Penderitaan semacam itu tidak hanya terjadi di Nusantara, melainkan juga terjadi di semua kawasan kolonial yang tersebar di kawasan Asia-Afrika. Penduduk Afrika diperbudak dan dijual sebagai budak ke Benua Amerika sebagai pekerja budak di perkebunan milik warga kulit putih. Manusia kulit putih saat itu menganggap bahwa semua manusia kulit berwarna adalah manusia yang tak berdab, dan hanya layak diperlakukan seperti binatang. Penindasan manusia terhadap manusia (le’exploitation de l’homme par homme) merupakan bentuk dari pemahaman white supremacy yang hingga kini masih bersemayam dalam alam berfikir masyarakat Eropa, walau perbudakan sudah tidak terjadi.

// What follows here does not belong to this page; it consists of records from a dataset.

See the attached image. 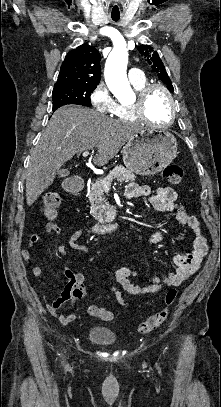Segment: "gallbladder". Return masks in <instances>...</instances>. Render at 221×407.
<instances>
[{"instance_id":"bac80fb5","label":"gallbladder","mask_w":221,"mask_h":407,"mask_svg":"<svg viewBox=\"0 0 221 407\" xmlns=\"http://www.w3.org/2000/svg\"><path fill=\"white\" fill-rule=\"evenodd\" d=\"M58 175L61 177L69 175V170L68 169H61L58 171Z\"/></svg>"}]
</instances>
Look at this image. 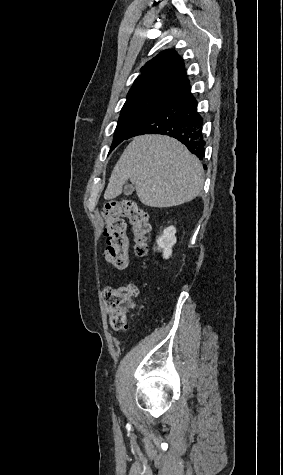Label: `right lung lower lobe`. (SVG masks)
Instances as JSON below:
<instances>
[{"instance_id": "98d812e1", "label": "right lung lower lobe", "mask_w": 283, "mask_h": 475, "mask_svg": "<svg viewBox=\"0 0 283 475\" xmlns=\"http://www.w3.org/2000/svg\"><path fill=\"white\" fill-rule=\"evenodd\" d=\"M203 119L189 83L177 89L157 109L148 114L126 137L162 134L176 138L200 160L204 157Z\"/></svg>"}]
</instances>
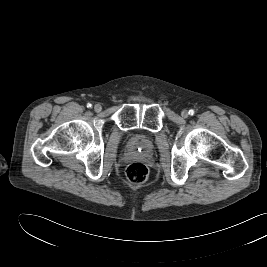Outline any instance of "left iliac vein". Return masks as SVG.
I'll use <instances>...</instances> for the list:
<instances>
[{"label": "left iliac vein", "mask_w": 267, "mask_h": 267, "mask_svg": "<svg viewBox=\"0 0 267 267\" xmlns=\"http://www.w3.org/2000/svg\"><path fill=\"white\" fill-rule=\"evenodd\" d=\"M181 115H182L183 118H187V117L189 116V113H188L187 110H183V111L181 112Z\"/></svg>", "instance_id": "obj_1"}]
</instances>
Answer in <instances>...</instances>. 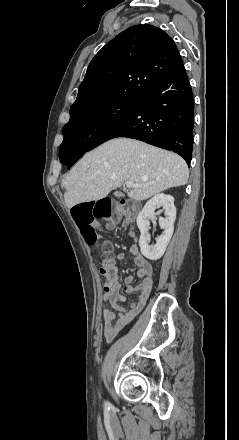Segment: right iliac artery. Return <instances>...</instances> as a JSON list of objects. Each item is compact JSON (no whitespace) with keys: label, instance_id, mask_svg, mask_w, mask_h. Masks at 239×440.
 Listing matches in <instances>:
<instances>
[{"label":"right iliac artery","instance_id":"obj_1","mask_svg":"<svg viewBox=\"0 0 239 440\" xmlns=\"http://www.w3.org/2000/svg\"><path fill=\"white\" fill-rule=\"evenodd\" d=\"M109 407H110V404L108 402H105V408L109 409Z\"/></svg>","mask_w":239,"mask_h":440}]
</instances>
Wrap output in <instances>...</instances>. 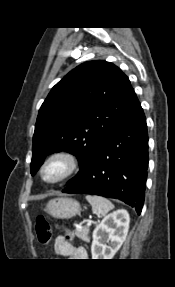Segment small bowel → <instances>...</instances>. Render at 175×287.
Masks as SVG:
<instances>
[{"label": "small bowel", "mask_w": 175, "mask_h": 287, "mask_svg": "<svg viewBox=\"0 0 175 287\" xmlns=\"http://www.w3.org/2000/svg\"><path fill=\"white\" fill-rule=\"evenodd\" d=\"M54 252L57 256L71 259H87L88 254L84 247H74L63 236H58L54 243Z\"/></svg>", "instance_id": "1"}]
</instances>
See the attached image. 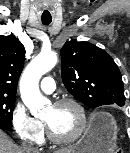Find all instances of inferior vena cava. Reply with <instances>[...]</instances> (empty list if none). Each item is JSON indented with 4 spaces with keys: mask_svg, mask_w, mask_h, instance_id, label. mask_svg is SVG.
I'll return each instance as SVG.
<instances>
[{
    "mask_svg": "<svg viewBox=\"0 0 130 153\" xmlns=\"http://www.w3.org/2000/svg\"><path fill=\"white\" fill-rule=\"evenodd\" d=\"M23 148H24V153H38L36 148L26 143L23 144Z\"/></svg>",
    "mask_w": 130,
    "mask_h": 153,
    "instance_id": "obj_1",
    "label": "inferior vena cava"
}]
</instances>
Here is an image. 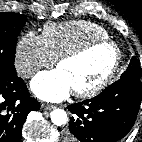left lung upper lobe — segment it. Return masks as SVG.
<instances>
[{"instance_id": "5c2ea615", "label": "left lung upper lobe", "mask_w": 142, "mask_h": 142, "mask_svg": "<svg viewBox=\"0 0 142 142\" xmlns=\"http://www.w3.org/2000/svg\"><path fill=\"white\" fill-rule=\"evenodd\" d=\"M130 76H137V77L142 76L139 63L135 57L131 59V62L127 70L121 75L120 79L130 77Z\"/></svg>"}]
</instances>
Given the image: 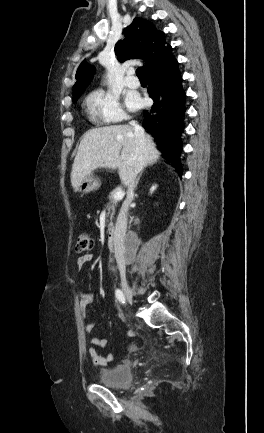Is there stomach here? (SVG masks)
Masks as SVG:
<instances>
[{"mask_svg":"<svg viewBox=\"0 0 264 433\" xmlns=\"http://www.w3.org/2000/svg\"><path fill=\"white\" fill-rule=\"evenodd\" d=\"M101 186L100 180L93 175H88L84 178L79 186V192L89 193L91 191L98 190Z\"/></svg>","mask_w":264,"mask_h":433,"instance_id":"stomach-1","label":"stomach"}]
</instances>
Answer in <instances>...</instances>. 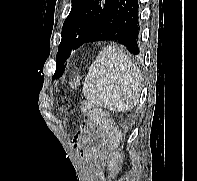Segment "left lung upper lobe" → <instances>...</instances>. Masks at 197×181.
I'll list each match as a JSON object with an SVG mask.
<instances>
[{
	"instance_id": "obj_1",
	"label": "left lung upper lobe",
	"mask_w": 197,
	"mask_h": 181,
	"mask_svg": "<svg viewBox=\"0 0 197 181\" xmlns=\"http://www.w3.org/2000/svg\"><path fill=\"white\" fill-rule=\"evenodd\" d=\"M113 0H72V9L62 27L53 79L62 76L70 55L90 41L92 34Z\"/></svg>"
}]
</instances>
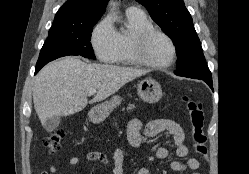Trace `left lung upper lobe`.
Returning <instances> with one entry per match:
<instances>
[{
    "mask_svg": "<svg viewBox=\"0 0 249 174\" xmlns=\"http://www.w3.org/2000/svg\"><path fill=\"white\" fill-rule=\"evenodd\" d=\"M148 10L151 18L170 37L176 47L178 76L210 78L200 40L183 0H136Z\"/></svg>",
    "mask_w": 249,
    "mask_h": 174,
    "instance_id": "5c2ea615",
    "label": "left lung upper lobe"
}]
</instances>
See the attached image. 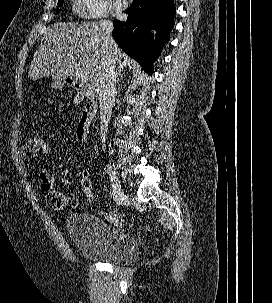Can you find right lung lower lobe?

Munculnya penderitaan ini memantik pemikiran para penganut thariqah untuk melalukan perlawanan kepada kaum kolonialis. Mereka menjadikan ajaran thariqah tasawuf sebagai titik pijak perlawanan terhadap terjadinya eksploitasi manusia yang tak beradab. Hal ini membuktikan bahwa kaum thariqah bukanlah kaum yang meninggalkan dunia dan tidak peduli terhadap kehidupan sosial berupa penderitaan manusia. Para mursyid thariqah selaku guru Sufi yang memimpin kelompok-kelompok thariqah mengajak setiap manusia untuk memperhatikan saudaranya yang malang. Ketika melihat hal yang tidak adil, maka kelompok thariqah akan menjadi sebuah sarana perjuangan kemerdekaan guna terciptanya keadilan bagi sesama manusia.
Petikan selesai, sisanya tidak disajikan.